The Southern Poverty Law Center suffered a well-publicized setback [2] in the summer of 2018 when it agreed to pay $3.375 million to the Quilliam Foundation and its founder Maajid Nawaz for wrongly placing them on a 2016 list of “anti-Muslim extremists.” Nawaz, a former Islamic extremist turned moderate, has been critical of Islamic extremism (for example, the ban on Muhammad depictions), and for this he was smeared by the SPLC.

This, of course, is a big deal since many powerful organizations including Amazon, PayPal, and Google use the SPLC to determine whom to ban, punish, or de-platform. As a result, being targeted by the SPLC can be devastating, especially if you’re on the Right. The SPLC a well-funded, mostly Jewish, anti-white, Leftist organization which has no intention of following its own dedication “to fighting hate and bigotry and to seeking justice for the most vulnerable members of our society.” It claims to be against extremism, racism, and hate, yet it engages in all three of these in order to fulfill its real purpose: the annihilation of the Right, especially the white Right.

While it was nice to see the SPLC suffer a defeat, the Nawaz Affair was not terribly earth-shattering in itself. Nawaz is, in the big scheme of things, a moderate non-white liberal, and by attacking him the SPLC had indeed gone too far within the pro-non-white ethos it has set for itself. Of course a guy like Nawaz was going to win in a way that a white guy like Robert Spencer [3] (another vocal critic of Islam) would have a harder time doing. Nawaz didn’t even have to follow through on his threat of litigation—the SPLC caved simply after reading his demand letter.

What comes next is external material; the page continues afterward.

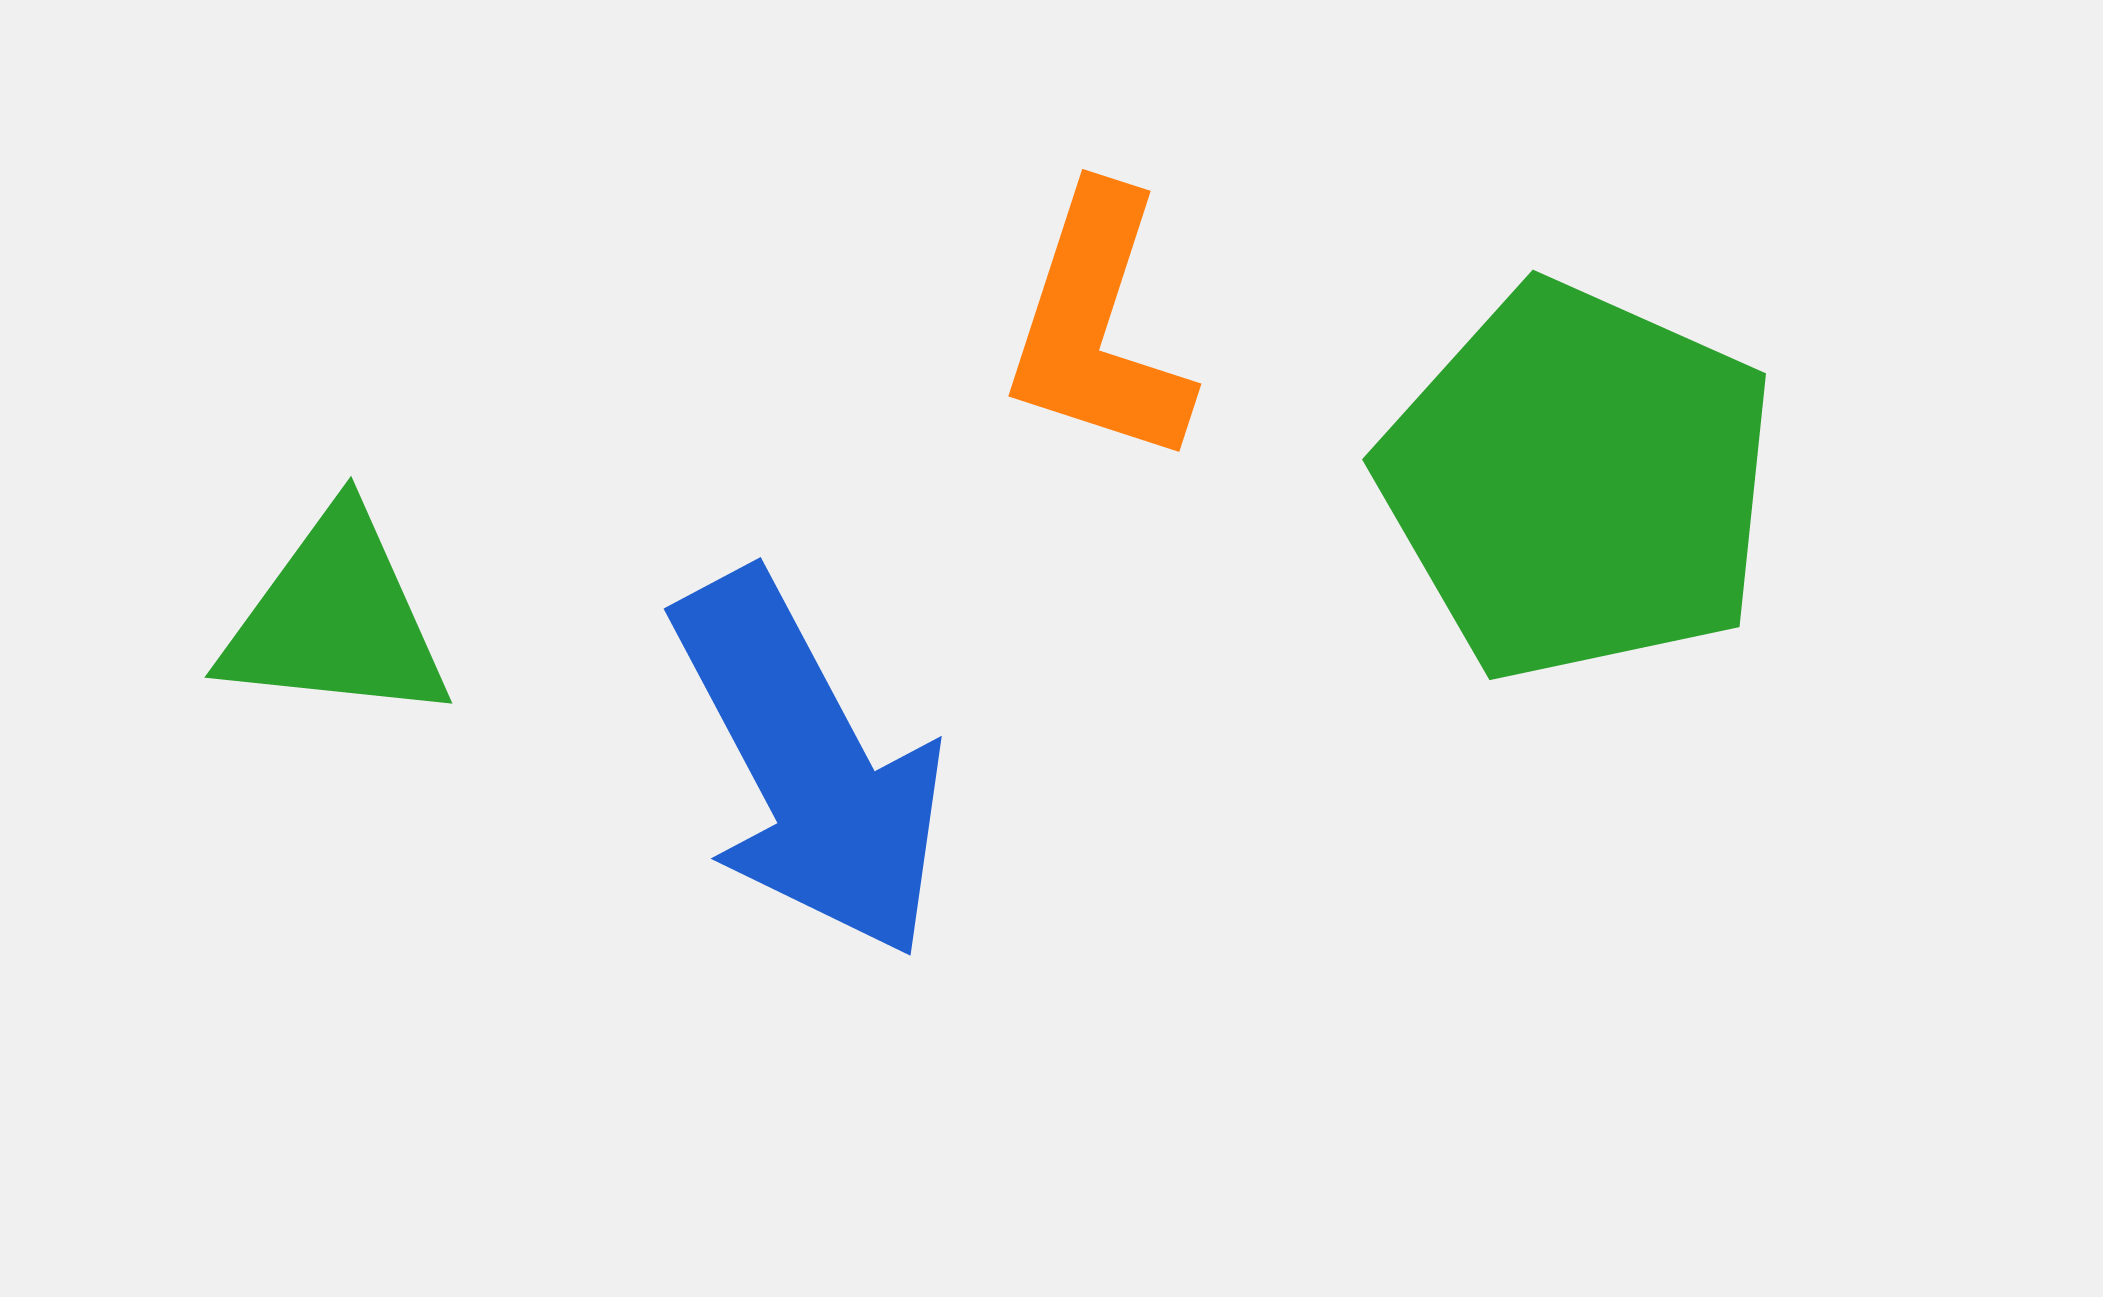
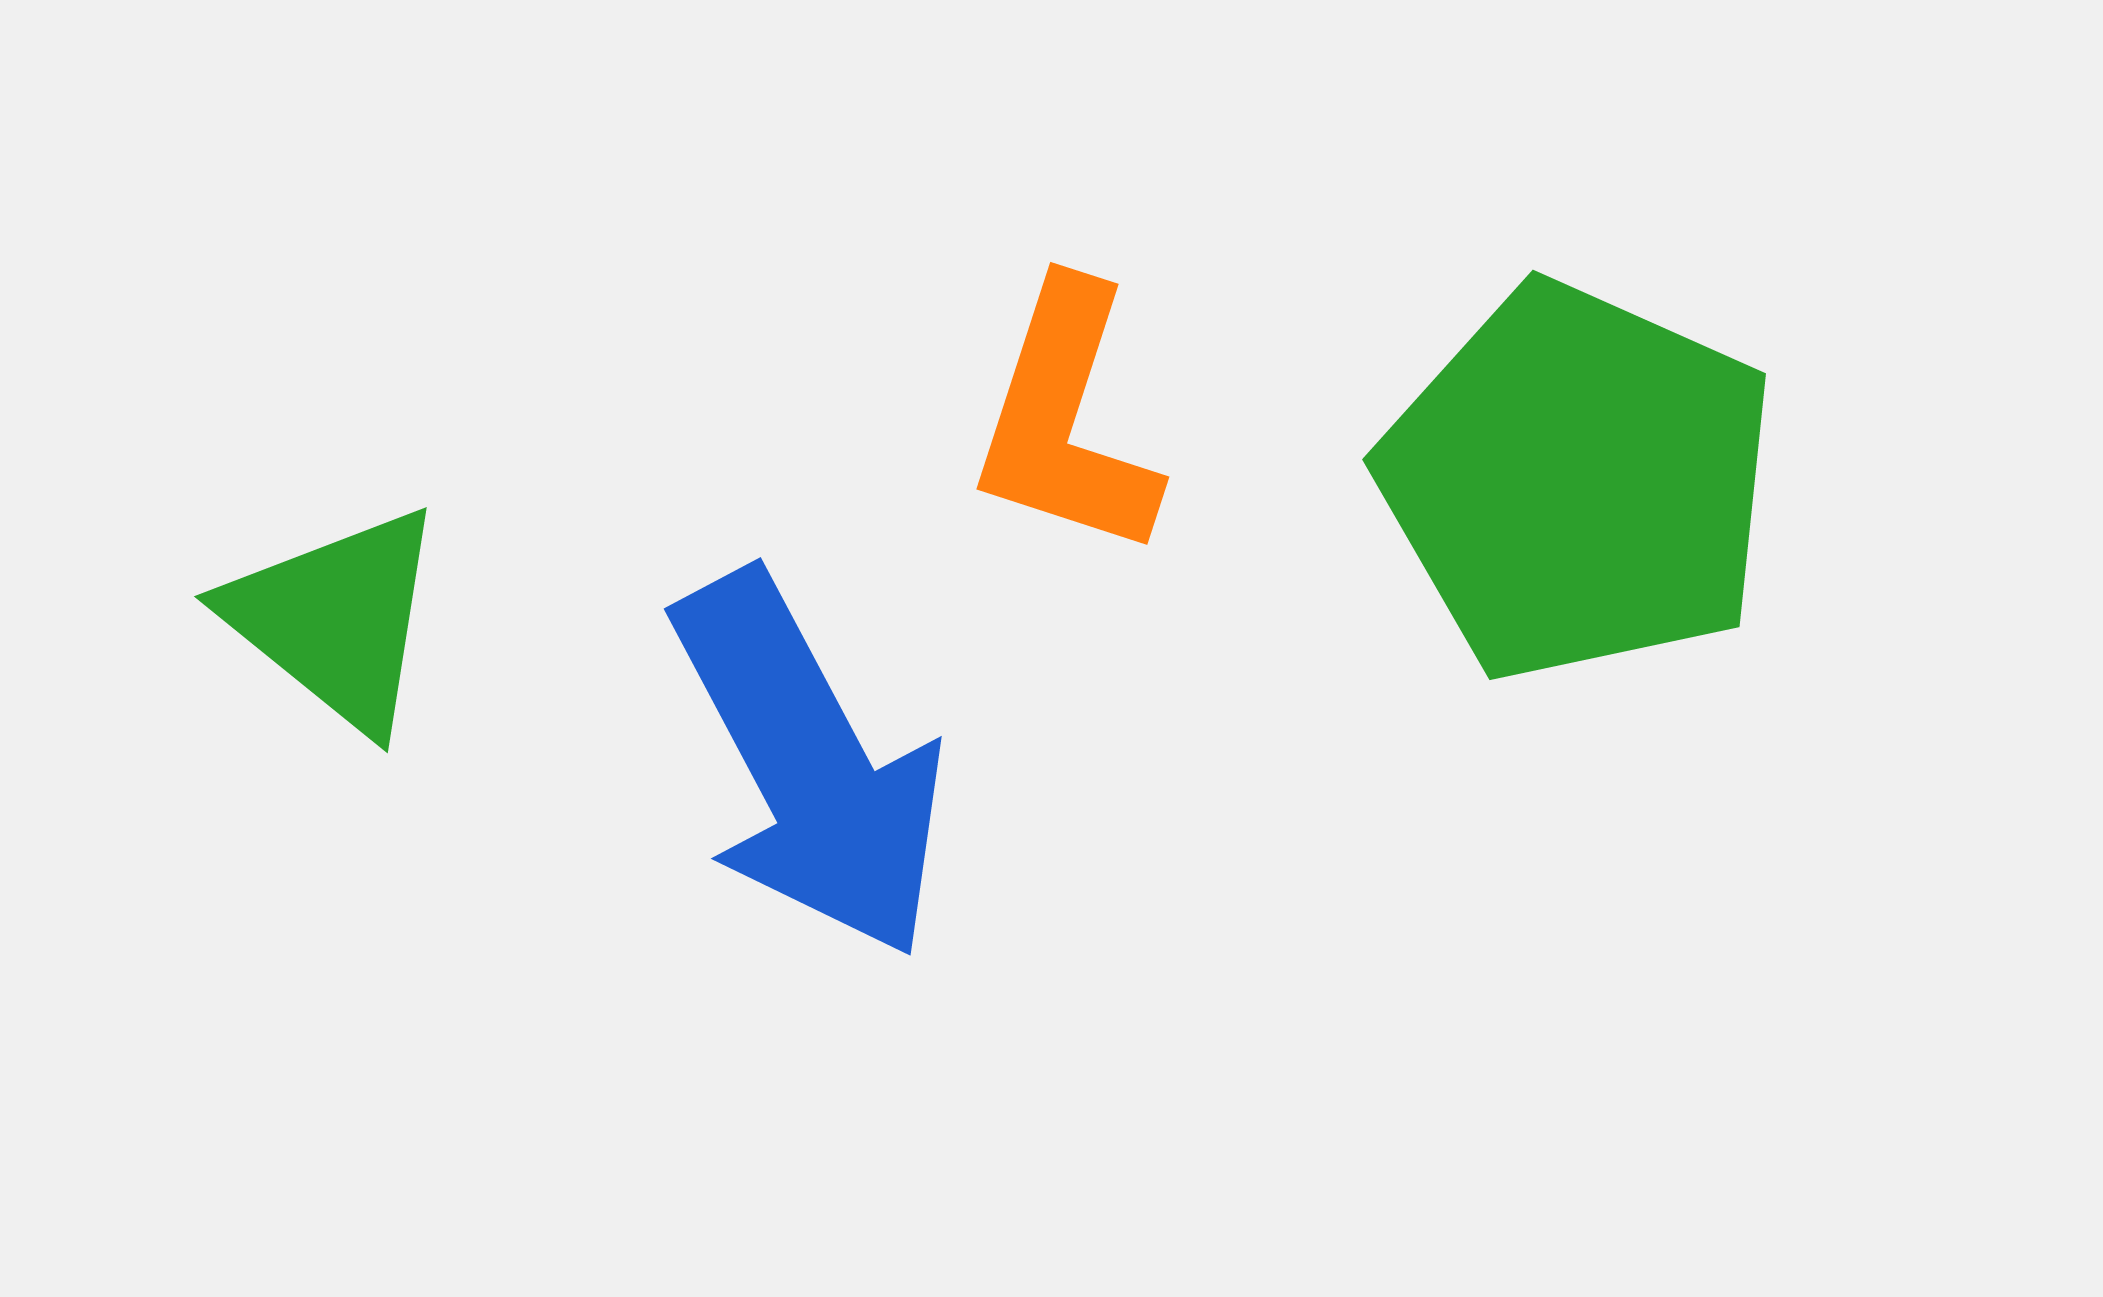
orange L-shape: moved 32 px left, 93 px down
green triangle: rotated 33 degrees clockwise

This victory has had some happy and foreseeable consequences for the Right, however, since dozens of organizations are considering suing [4] the SPLC for falsely labeling them as hate groups. Their logic should be crystal clear. If they’ve been unfairly smeared by the SPLC then they should be able to seek the same satisfaction that Maajid Nawaz did. If anything, the Nawaz affair revealed that victories can be achieved against the SPLC and it is possible to make it reverse itself.

Thing is, you don’t have to be of the Dissident or Alt versions of the Right to run afoul of the SPLC. In many cases, it’s enough to oppose gay marriage and other aspects of the gay civil rights agenda which contradict religious doctrines. This is why many conservative Christian organizations, which are otherwise all aboard on the PC bandwagon, get targeted by the SPLC. This could be quite serious. In 2012 a terrorist attempted a mass-shooting at the conservative Christian Family Research Council in Washington, DC. The terrorist claimed to have been inspired by the SPLC’s hate map [5], which, of course, the FRC was on.

Recently, there have been three lawsuits leveled against the SPLC that should be of great interest to the Dissident Right. Dearest to our hearts should be the case of Glen Allen. Kevin MacDonald at the Occidental Observer gives the story a great rundown [6]. Here is the condensed version:

Glen Allen is a Baltimore attorney whom the SPLC recently got fired from his job working for the city. Because he once allegedly supported William Pierce’s National Alliance, SPLC officials Heidi Beirich and Mark Potok (both defendants in this case) allegedly pressured the city leaders to fire Allen, which they did. Allen responded by filing suit [7] in December 2018 demanding millions in damages and claiming that the SPLC’s tax-exempt status be revoked for its alleged violation of the Racketeer Influenced and Corrupt Organizations (RICO) Act. In 2015, the SPLC had allegedly acquired stolen documents which Beirich then used to author an article [8] about the National Alliance—an article which explicitly mentions Glen Allen. The SPLC later smeared [9] Allen as a “Neo-Nazi,” a term I have described in the past as an anti-white racial slur [10]. That Allen has disavowed the National Alliance and describes his time with them as a mistake, seems not to matter to the SPLC.

MacDonald is quite correct when he characterizes the SPLC as a “secular-sounding front [11] for Jewish anti-White activism.” If there ever was a situation in which you have ‘Gentile, good. Jew, bad’ this is it. Here is an excerpt from Allen’s defense [12] (it’s long, but it’s good):

Providence has endowed humanity with the ability to grow and change. Indeed, we have a moral obligation to grow and change as we learn new aspects of reality. At the pinnacle of the means by which we grow and change should be robust dialogue, open debate, an aversion to taboos, and genuine conversation. This is the theory of our remarkable American traditions of free expression, as embodied, among other ways, in the First Amendment. But there are also other approaches to inevitable human discord. One is to draw lines of political or cultural orthodoxy, develop massive surveillance networks and extensive dossiers, and severely punish perceived transgressors who cross those lines, seem to cross them, or even seem to think about crossing them.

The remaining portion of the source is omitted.